In the first quarter of 2014, at the annual Cityscape real estate forum, the then-housing minister, Ibrahim Mehleb, announced to the press that, ‘“the state of confusion regarding real estate investments has ended despite all the obstacles and concerns surrounding the current policies, which look to strike a balance between investors’ rights and those of the state”.

With several cases still outstanding in the dispute settlement committee this may be an optimistic take on the current situation. Yet the government is certainly looking to put this period of uncertainty behind it and is also looking at introducing a number of measures to ensure that the potential for future opacity and misuse of public lands is minimised. At the same forum in 2014, for example, Mehleb announced that public land would now only be available through public auctions rather than direct contracts.

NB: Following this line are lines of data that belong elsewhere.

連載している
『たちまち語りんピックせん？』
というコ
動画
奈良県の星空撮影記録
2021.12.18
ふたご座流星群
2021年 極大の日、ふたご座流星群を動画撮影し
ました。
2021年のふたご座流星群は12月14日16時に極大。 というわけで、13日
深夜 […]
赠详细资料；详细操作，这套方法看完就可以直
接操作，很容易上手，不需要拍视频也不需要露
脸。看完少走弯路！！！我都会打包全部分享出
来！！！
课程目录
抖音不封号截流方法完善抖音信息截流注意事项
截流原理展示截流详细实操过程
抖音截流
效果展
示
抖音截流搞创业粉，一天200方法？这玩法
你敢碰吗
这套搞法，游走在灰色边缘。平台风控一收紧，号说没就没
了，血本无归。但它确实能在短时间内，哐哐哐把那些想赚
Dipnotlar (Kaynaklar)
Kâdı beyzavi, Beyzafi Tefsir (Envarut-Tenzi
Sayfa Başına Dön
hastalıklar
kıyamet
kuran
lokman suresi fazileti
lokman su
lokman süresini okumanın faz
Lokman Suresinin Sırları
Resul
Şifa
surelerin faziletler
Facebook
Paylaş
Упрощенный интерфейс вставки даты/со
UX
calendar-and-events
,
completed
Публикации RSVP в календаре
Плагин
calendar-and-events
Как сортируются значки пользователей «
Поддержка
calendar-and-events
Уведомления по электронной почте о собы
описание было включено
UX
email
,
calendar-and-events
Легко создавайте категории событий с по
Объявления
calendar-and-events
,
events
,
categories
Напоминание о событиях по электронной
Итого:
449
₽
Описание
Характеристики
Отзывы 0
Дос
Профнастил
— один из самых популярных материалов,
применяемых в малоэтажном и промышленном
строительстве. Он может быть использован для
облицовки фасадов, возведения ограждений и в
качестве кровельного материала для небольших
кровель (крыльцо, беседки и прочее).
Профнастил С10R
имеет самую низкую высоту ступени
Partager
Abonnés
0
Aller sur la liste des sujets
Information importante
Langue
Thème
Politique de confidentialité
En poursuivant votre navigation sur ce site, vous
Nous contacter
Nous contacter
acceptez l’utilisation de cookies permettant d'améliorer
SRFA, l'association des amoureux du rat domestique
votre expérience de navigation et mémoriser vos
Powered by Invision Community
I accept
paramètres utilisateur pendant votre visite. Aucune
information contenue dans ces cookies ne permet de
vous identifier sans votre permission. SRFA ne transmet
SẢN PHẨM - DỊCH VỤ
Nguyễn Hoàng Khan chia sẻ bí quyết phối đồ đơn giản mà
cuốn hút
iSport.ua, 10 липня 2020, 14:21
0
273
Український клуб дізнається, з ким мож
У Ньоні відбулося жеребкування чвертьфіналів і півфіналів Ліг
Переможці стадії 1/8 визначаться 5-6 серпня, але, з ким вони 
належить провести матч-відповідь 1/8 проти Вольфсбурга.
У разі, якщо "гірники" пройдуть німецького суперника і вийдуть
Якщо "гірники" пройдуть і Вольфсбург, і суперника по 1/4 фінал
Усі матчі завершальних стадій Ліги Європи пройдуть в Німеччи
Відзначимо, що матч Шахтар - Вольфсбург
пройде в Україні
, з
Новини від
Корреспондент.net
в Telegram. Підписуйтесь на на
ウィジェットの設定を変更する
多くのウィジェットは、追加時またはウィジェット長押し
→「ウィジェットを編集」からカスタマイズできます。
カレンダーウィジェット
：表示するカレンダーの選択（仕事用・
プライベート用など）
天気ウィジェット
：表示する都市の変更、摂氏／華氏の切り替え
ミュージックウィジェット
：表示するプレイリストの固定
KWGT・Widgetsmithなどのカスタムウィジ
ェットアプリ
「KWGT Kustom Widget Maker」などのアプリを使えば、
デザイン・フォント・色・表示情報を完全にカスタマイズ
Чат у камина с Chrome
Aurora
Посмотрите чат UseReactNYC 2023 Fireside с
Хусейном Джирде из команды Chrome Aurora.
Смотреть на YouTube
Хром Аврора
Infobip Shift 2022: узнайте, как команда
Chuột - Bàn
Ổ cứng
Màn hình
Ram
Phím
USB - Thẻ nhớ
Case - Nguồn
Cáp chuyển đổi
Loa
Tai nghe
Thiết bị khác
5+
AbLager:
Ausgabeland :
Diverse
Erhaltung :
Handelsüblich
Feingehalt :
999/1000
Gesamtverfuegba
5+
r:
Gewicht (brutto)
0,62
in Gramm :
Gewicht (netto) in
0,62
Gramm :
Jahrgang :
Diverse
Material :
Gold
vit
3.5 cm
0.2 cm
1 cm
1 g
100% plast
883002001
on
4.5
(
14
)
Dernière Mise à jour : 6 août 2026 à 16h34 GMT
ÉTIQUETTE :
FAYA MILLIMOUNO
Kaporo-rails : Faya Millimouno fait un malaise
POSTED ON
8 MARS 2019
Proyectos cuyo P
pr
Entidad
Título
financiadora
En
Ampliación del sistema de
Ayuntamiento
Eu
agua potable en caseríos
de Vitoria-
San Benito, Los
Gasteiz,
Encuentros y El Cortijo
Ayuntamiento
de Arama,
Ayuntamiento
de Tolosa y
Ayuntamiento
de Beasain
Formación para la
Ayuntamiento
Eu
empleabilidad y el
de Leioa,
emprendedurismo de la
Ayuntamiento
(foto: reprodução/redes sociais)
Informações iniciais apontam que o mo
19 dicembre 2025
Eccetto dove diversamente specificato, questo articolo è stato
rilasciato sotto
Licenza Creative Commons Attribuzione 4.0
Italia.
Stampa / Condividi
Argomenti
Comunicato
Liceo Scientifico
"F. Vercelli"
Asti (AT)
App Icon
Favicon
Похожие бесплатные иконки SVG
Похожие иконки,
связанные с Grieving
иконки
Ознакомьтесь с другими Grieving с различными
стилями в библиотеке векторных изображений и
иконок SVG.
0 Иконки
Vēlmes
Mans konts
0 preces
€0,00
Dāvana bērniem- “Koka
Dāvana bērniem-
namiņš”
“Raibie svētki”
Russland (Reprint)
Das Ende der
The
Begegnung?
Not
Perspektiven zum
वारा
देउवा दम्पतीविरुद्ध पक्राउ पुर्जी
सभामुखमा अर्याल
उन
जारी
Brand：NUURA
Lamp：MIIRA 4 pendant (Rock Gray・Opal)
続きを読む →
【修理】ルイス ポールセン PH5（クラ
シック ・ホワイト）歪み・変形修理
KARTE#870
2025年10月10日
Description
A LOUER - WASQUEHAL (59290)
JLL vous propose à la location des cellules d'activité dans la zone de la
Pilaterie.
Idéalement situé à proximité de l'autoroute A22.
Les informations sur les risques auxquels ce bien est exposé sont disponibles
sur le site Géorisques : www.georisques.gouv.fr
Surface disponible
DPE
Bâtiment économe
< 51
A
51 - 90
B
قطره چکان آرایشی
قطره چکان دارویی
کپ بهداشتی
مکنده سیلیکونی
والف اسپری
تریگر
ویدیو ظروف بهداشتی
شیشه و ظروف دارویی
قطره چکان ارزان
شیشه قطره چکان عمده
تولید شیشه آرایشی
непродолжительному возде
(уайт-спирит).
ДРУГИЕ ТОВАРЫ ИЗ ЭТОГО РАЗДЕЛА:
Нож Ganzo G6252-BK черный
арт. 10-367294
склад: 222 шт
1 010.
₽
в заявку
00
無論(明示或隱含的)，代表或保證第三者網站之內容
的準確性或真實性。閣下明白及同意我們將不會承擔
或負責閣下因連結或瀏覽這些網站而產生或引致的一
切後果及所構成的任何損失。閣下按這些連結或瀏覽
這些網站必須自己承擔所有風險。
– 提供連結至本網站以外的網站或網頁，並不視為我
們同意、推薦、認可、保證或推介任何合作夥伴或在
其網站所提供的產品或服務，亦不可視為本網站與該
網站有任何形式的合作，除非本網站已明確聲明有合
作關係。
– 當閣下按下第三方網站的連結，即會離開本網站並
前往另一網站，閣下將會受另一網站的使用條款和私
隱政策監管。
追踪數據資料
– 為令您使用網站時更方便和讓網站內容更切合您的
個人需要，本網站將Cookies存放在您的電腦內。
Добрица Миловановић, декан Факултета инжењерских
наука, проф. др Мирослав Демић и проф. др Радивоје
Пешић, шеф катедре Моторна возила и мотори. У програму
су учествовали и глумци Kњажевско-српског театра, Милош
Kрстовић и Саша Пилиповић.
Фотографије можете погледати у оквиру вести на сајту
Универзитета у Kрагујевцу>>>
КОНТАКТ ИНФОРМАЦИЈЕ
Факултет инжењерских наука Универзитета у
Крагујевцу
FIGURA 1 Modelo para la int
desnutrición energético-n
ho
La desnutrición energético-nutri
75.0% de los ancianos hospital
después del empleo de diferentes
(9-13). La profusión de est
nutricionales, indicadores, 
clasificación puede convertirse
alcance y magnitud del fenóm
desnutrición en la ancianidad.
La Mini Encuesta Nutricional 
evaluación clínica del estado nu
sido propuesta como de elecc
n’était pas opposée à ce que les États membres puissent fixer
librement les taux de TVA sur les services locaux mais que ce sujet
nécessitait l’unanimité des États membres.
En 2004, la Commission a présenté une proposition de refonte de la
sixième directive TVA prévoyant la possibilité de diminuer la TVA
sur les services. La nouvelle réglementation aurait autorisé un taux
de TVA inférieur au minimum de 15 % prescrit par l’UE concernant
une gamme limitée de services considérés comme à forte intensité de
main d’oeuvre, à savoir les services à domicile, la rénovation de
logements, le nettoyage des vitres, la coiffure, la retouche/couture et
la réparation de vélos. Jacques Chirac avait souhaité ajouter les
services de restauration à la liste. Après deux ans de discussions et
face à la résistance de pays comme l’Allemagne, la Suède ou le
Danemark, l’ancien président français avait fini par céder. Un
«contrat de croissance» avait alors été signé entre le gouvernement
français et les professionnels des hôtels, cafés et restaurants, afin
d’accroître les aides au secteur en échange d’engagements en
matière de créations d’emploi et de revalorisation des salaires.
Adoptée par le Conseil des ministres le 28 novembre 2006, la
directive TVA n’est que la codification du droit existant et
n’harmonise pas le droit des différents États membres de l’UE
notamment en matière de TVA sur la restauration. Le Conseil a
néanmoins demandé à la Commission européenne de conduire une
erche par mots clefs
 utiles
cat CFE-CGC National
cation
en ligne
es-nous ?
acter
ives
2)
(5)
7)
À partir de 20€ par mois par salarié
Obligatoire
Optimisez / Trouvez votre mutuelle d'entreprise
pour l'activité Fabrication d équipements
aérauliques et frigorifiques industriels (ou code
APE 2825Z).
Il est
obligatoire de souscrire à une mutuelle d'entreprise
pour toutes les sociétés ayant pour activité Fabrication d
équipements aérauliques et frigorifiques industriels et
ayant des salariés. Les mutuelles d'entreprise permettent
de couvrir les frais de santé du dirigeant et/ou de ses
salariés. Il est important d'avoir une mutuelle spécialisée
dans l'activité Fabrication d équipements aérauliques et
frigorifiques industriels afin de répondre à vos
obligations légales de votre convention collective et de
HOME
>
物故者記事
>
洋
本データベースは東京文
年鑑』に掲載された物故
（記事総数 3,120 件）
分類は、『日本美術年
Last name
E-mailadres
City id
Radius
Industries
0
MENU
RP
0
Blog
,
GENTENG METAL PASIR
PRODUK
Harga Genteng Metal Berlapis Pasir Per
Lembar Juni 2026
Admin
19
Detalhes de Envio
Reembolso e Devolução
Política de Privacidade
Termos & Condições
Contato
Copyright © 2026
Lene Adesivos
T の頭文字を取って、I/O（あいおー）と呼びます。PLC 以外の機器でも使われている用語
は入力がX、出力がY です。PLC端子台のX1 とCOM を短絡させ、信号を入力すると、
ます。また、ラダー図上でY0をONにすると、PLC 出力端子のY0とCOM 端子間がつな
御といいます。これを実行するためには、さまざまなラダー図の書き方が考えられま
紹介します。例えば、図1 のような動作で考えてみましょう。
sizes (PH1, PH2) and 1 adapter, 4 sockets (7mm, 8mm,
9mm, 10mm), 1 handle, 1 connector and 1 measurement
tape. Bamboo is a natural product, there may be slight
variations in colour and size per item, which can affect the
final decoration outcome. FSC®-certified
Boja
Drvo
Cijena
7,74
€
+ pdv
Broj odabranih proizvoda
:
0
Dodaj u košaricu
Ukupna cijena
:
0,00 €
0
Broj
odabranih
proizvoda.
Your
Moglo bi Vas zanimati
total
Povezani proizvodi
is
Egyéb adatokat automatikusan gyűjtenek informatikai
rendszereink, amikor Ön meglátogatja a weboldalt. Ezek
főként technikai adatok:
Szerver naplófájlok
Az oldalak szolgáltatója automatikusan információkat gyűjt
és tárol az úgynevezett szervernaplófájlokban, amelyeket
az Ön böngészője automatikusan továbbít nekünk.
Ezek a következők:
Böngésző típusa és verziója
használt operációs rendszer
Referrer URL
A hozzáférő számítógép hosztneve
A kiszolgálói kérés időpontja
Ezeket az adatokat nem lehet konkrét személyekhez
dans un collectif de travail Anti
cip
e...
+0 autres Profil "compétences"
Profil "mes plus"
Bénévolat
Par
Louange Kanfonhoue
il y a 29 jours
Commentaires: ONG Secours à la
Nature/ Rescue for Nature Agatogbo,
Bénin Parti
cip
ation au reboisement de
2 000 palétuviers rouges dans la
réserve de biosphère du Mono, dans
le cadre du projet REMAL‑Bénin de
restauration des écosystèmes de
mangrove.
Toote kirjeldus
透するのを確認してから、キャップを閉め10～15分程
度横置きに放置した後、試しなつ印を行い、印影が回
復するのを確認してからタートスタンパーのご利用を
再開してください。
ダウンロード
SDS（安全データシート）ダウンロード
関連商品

However, one of the most important measures to improve the environment for land investment is the government drive for co-development of land. In the first quarter of 2015 the government announced plans to offer state land to private developers on a revenue-sharing basis. These plans are being rolled out.

The new model will allow the government to generate revenue from public lands in a transparent manner, while easing the difficulties with land acquisition and the constraints on supply for private developers. As well as helping to moderate land price inflation, the new system will allow the government to offer land to private developers in exchange for a certain quota of affordable units in any subsequent development.

The government has already effectively used the new structure to settle ongoing settlement disputes with developers. In March 2015, for example, the real estate firm Talaat Moustafa Group signed a final agreement with the New Urban Communities Authority (NUCA) offering 3.2m sq metres of finished units in its flagship Madinaty project in Cairo to conclude a contract made with NUCA in 2010. This was accompanied by a $380m payment to be fulfilled over 10 years as part of the settlement for deals with the previous administration.

The government strategy has been well received by private developers. Dasha Badrawi, the then-managing director of SODIC, told press in March 2015, ‘“This is very positive for the industry. Essentially, [the government] is becoming partners with a share of the top line.”’ As of August 2015 the government had signed LE35.8bn ($4.9bn) worth of revenue-sharing deals with a combined area of 6.4m sq metres, according to HC Securities and Investment. This number is only likely to increase in the future, given the moderate land banks of leading developers and the desire to maximise units in the suburbs of Cairo.


The other major government intervention in the sector in the last 18 months was an amendment to the building tax law. First introduced in 2008, the law was reinforced by President Abdel Fattah El Sisi in August 2014. It is hoped that the new regulation will improve collection and revenues, as well as encourage construction completion and the sale or rental of units.

Under the new law, all buildings, both completed and under construction, will be liable for taxation, meaning that the swift development and sale or rental of property is preferable. Given the issue of vacant units in the country at a time when there is high demand for housing, this legislation could be a useful tool for improving the supply situation in the mid- to low-income segment of the market.